Italiano Photo Video
ReviewAudited by ClawScan on May 11, 2026.
Overview
This instruction-only skill appears to match its stated purpose, but it sends user-selected media to an external NemoVideo cloud service and uses a provider token/session.
Before installing, be comfortable with sending selected photos, videos, audio, and editing prompts to NemoVideo's cloud API. The provided artifacts do not show local code execution or malicious behavior, but the skill relies on a provider token, external processing, and cloud session state.
Findings (4)
Artifact-based informational review of SKILL.md, metadata, install specs, static scan signals, and capability signals. ClawScan does not execute the skill or run runtime probes.
The skill can use a NemoVideo token or create an anonymous one to access credits, sessions, uploads, and exports for that service.
The skill uses a provider token for authenticated access to the NemoVideo backend. This is expected for the cloud rendering purpose and the instructions say not to expose tokens.

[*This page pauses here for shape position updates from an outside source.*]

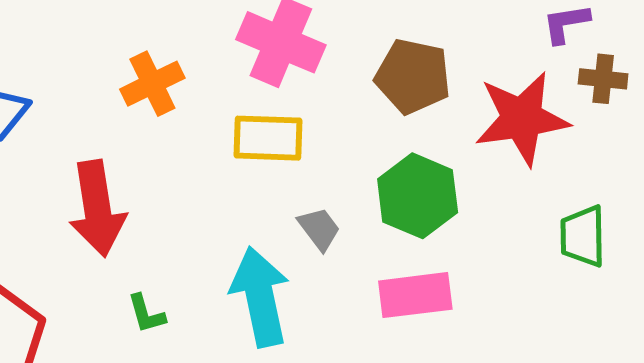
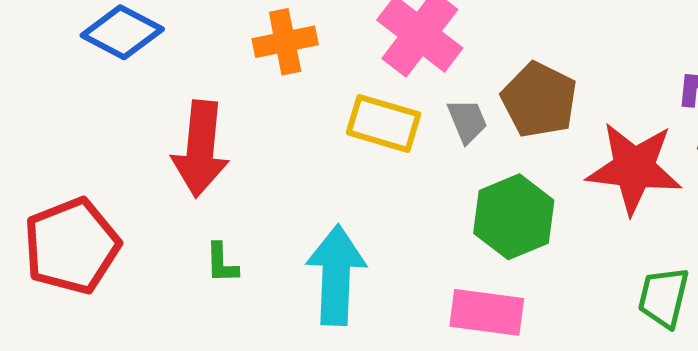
gray trapezoid: (319, 229) -> (467, 121), moved

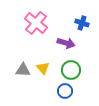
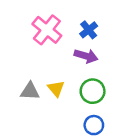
blue cross: (82, 23) -> (89, 30), moved, turned 32
blue circle: (65, 91) -> (94, 125), moved

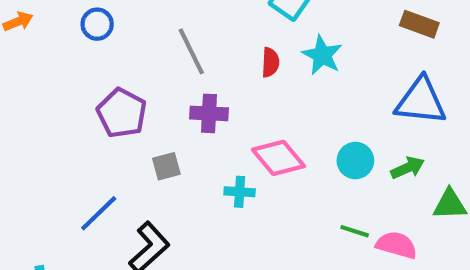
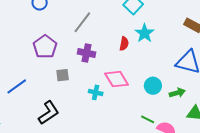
gray line: (191, 51) -> (82, 22), turned 55
red semicircle: (270, 62) -> (124, 44), moved
blue line: (99, 213) -> (17, 86), moved

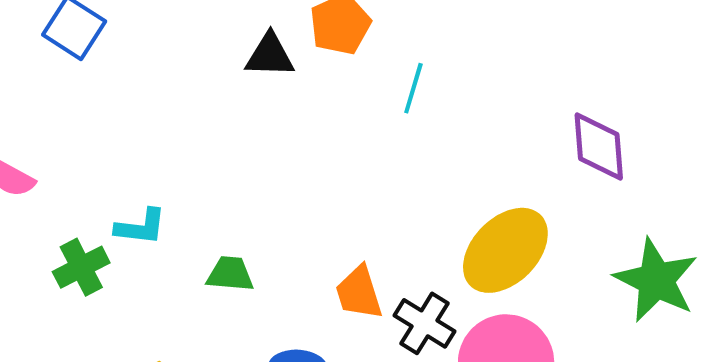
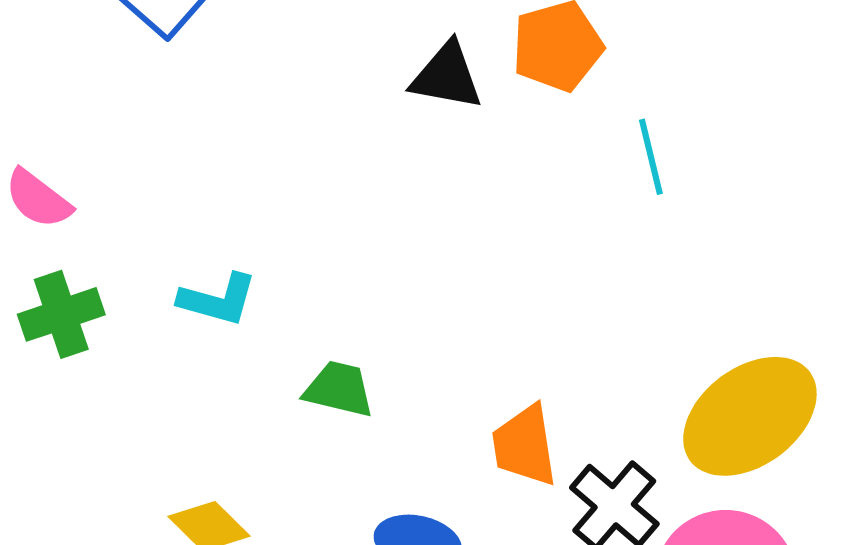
cyan line: (413, 88) -> (651, 157), turned -39
green cross: (81, 267) -> (61, 314), moved

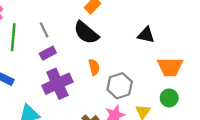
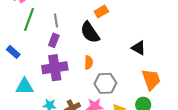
purple rectangle: (48, 53) -> (54, 40), turned -56
orange trapezoid: (170, 67) -> (151, 79), turned -125

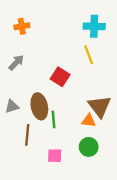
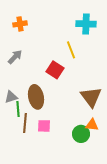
yellow line: (89, 55) -> (71, 50), moved
green line: (54, 120) -> (18, 109), moved
orange triangle: (89, 121) -> (92, 125), moved
pink square: (55, 156) -> (44, 126), moved

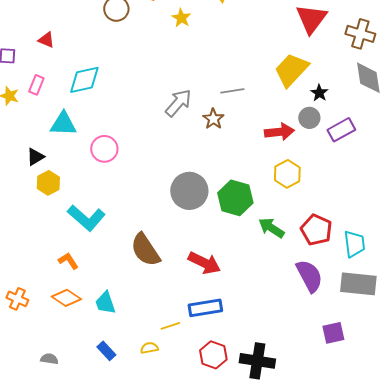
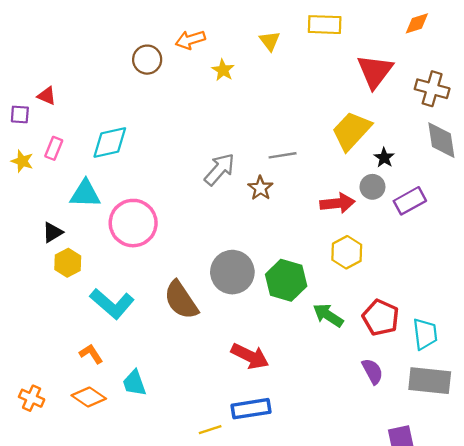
red triangle: (46, 40) -> (47, 96), moved
pink circle: (104, 149) -> (133, 223), size x1.5
brown semicircle: (145, 250) -> (181, 300), moved
purple semicircle: (309, 276) -> (372, 371), size x0.7
cyan trapezoid: (105, 303) -> (134, 383), moved

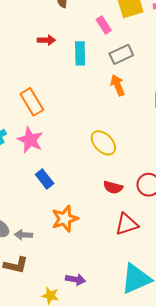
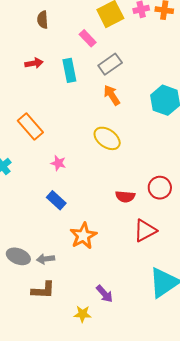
pink star: (30, 140) -> (58, 163), moved, size x0.6
yellow ellipse: (103, 143) -> (107, 138), moved
purple arrow: (76, 279) -> (104, 294), turned 48

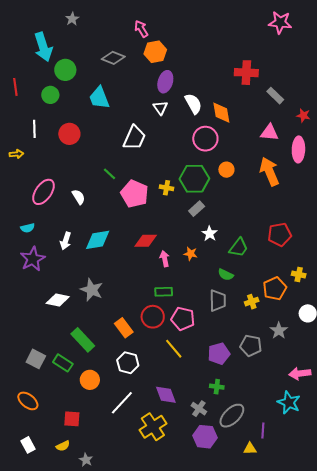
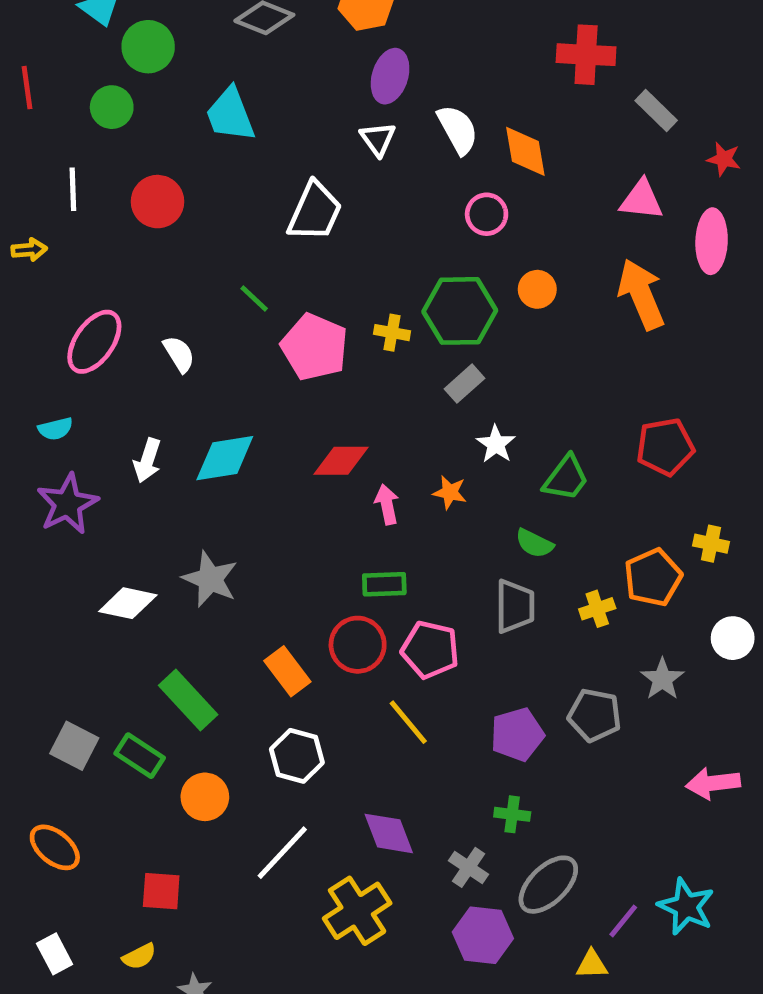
pink circle: (205, 139) -> (487, 214), size x0.7
cyan star: (289, 402) -> (686, 907), moved
purple line: (263, 431) -> (623, 921), turned 35

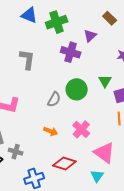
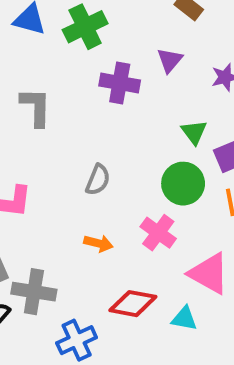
purple triangle: (90, 36) -> (170, 60), moved
green circle: (77, 89) -> (183, 184), moved
gray cross: (16, 152) -> (34, 292), size x1.5
cyan triangle: (97, 176) -> (184, 319), moved, turned -48

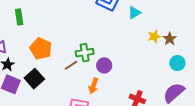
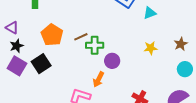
yellow star: (154, 37) -> (151, 48), moved
brown line: (71, 65) -> (81, 37), moved

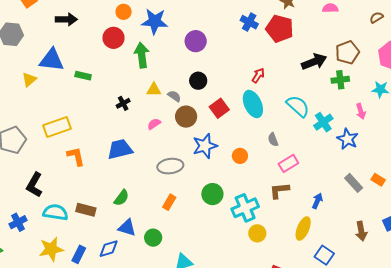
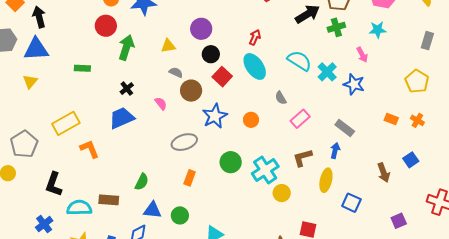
black arrow: (66, 19) -> (39, 17), moved, turned -95
purple circle: (196, 41) -> (201, 29), moved
green arrow: (142, 55) -> (126, 48), moved, turned 35
blue triangle: (52, 60) -> (36, 49), moved
black circle: (198, 81) -> (211, 54), moved
yellow triangle: (154, 90) -> (168, 46), moved
pink semicircle: (154, 124) -> (161, 103), turned 96
blue trapezoid: (120, 149) -> (122, 118), moved
gray rectangle: (354, 183) -> (345, 128), moved
brown L-shape: (279, 191) -> (302, 158), moved

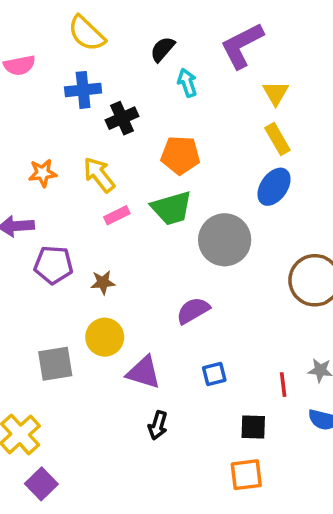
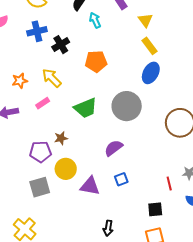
green trapezoid: (172, 208) -> (86, 108), moved
pink rectangle: (117, 215) -> (43, 103), moved
purple pentagon: (53, 265) -> (40, 152), moved
blue square: (214, 374) -> (121, 179), moved
black arrow: (158, 425) -> (108, 228), moved

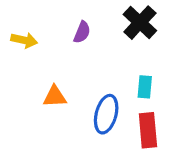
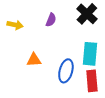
cyan rectangle: (145, 87) -> (90, 54), size x1.6

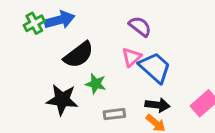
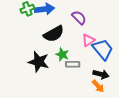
purple semicircle: (140, 26) -> (79, 18), moved
gray rectangle: (114, 114) -> (73, 64), moved

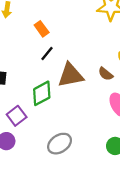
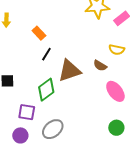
purple square: (17, 116) -> (27, 112), turned -36
gray ellipse: (60, 144) -> (53, 129), moved

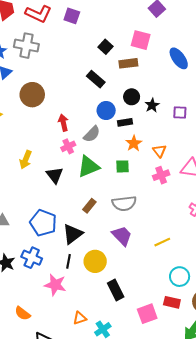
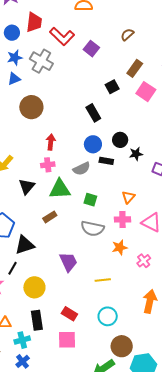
brown rectangle: (128, 63) -> (135, 68), moved, turned -66
gray semicircle: (92, 134) -> (82, 169), moved
orange star: (134, 143) -> (120, 247), moved
gray semicircle: (124, 203) -> (92, 228), moved
brown rectangle: (89, 206) -> (50, 217), moved
yellow circle: (95, 261) -> (34, 287), moved
black rectangle: (116, 290) -> (37, 320), moved
red rectangle: (172, 302) -> (69, 314), moved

Look for `NEMO_TOKEN` in the environment... POST `https://mega-api-prod.nemovideo.ai/api/auth/anonymous-token`... Extract `data.token` from the response
Use only a dedicated NemoVideo token if you provide one, and do not paste or share the token in chat.
Photos, videos, audio, and editing prompts you provide may leave your local environment and be processed by NemoVideo's cloud service.
User-selected photos, videos, and prompts are sent to an external cloud API for processing. This is central to the skill's purpose, but it is privacy-relevant.
This skill connects to a cloud processing backend... **Upload**: POST `/api/upload-video/nemo_agent/me/<sid>` — file: multipart `-F "files=@/path"`
Upload only media you intend to send to the cloud, and avoid sensitive personal files unless you trust the provider's handling and retention practices.
Your project state and generated media may remain associated with a cloud session while the render workflow is active.
The workflow depends on provider-side session state and render jobs that may persist beyond an individual message. This is expected for cloud rendering, but retention and cleanup details are not fully described in the visible artifact.
Keep the returned `session_id` for all operations... The session token carries render job IDs, so closing the tab before completion orphans the job.
Treat cloud sessions as temporary but not necessarily private storage; download results promptly and avoid uploading sensitive media unless necessary.
There is less public context available for verifying who maintains the skill or the service integration.
The skill has no local code or install script, but its provenance is limited while it instructs use of an external service.
Source: unknown; Homepage: none; No install spec — this is an instruction-only skill.
Review the provider domain and only use the skill for media you are comfortable sending to that service.